Comment Re:uh... only if you run it (Score 1) 50

I won't disagree that the majority of web developers do things like load jQuery, before they even know why they need it. Usually because they're a novice trying to create a blog for their cousin and never had any actual web development experience. But please remember that not all web developers are like that.

When used properly JavaScript can enhance the overall security and experience of the site. For example, I like to SHA1 my user's passwords before submitting them to the server. Then I'll SHA1 that with a random seed and store it in the database. Or I'll add simple encryption algorithms to encrypt sensitive data. Of course it all runs under HTTPS, but never hurts to have a little more security.

Unfortunately the masses of web developers who "have gone suck fucking heavy" with JavaScript drown out the few of us who know when and how to use it.

Comment Re:But ... (Score 1) 846

What you're not taking into account is the complexity of State laws. States have a wide range of gun regulations that vary greatly. Let's look at Gun Homicides specifically.

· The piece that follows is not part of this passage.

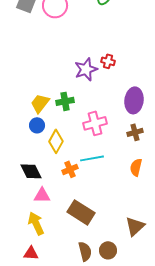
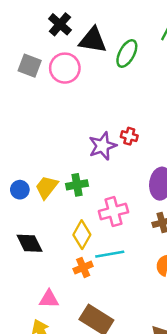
blue circle: (37, 125) -> (20, 190), moved
yellow diamond: (56, 141) -> (82, 235), moved
black diamond: (31, 171) -> (30, 243), moved

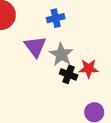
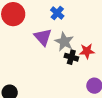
blue cross: (56, 18) -> (57, 13), turned -32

In California, which is the most restrictive State, is the 4th highest at 4.82 per 100,000. While Utah, which has some of the most lenient laws, has 0.93 per 100,000. If you take the time to graph out all the data you'll find that there are States with very restrictive gun laws, which have both high and low death rates per capita. Same with lenient States. What you'll find is low statistical correlation between gun restrictions and gun deaths.

In the end the statistics plainly show that it is impossible to say either way whether gun restrictions prevent deaths.